* [What needs to be done] Every line of the listing below is to be duplicated exactly, with the pictures left out.

* [Records supplied]
===============
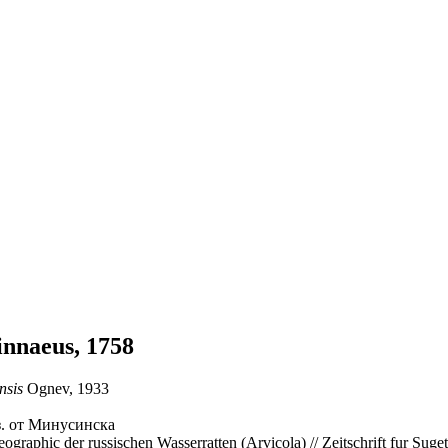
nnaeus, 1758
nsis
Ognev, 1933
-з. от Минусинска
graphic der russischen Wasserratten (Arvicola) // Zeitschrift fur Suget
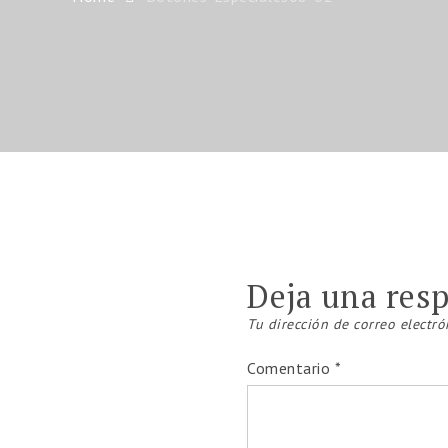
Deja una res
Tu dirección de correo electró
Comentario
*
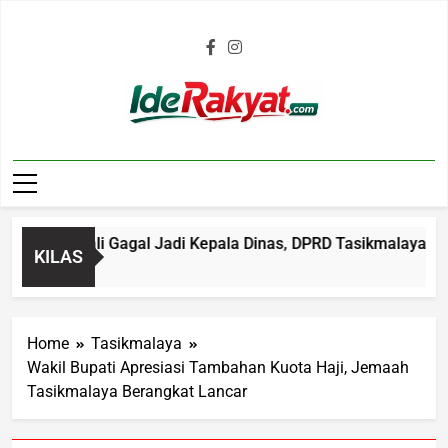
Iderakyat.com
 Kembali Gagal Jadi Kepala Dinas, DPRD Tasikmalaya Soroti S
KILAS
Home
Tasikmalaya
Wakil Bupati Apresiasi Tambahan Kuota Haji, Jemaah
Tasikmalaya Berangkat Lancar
===============
* [Exercise answer]
nnaeus, 1758
nsis
Ognev, 1933
-з. от Минусинска
graphic der russischen Wasserratten (Arvicola) // Zeitschrift fur Suget
Deja una res
Tu dirección de correo electró
Comentario
*
Iderakyat.com
 Kembali Gagal Jadi Kepala Dinas, DPRD Tasikmalaya Soroti S
KILAS
Home
Tasikmalaya
Wakil Bupati Apresiasi Tambahan Kuota Haji, Jemaah
Tasikmalaya Berangkat Lancar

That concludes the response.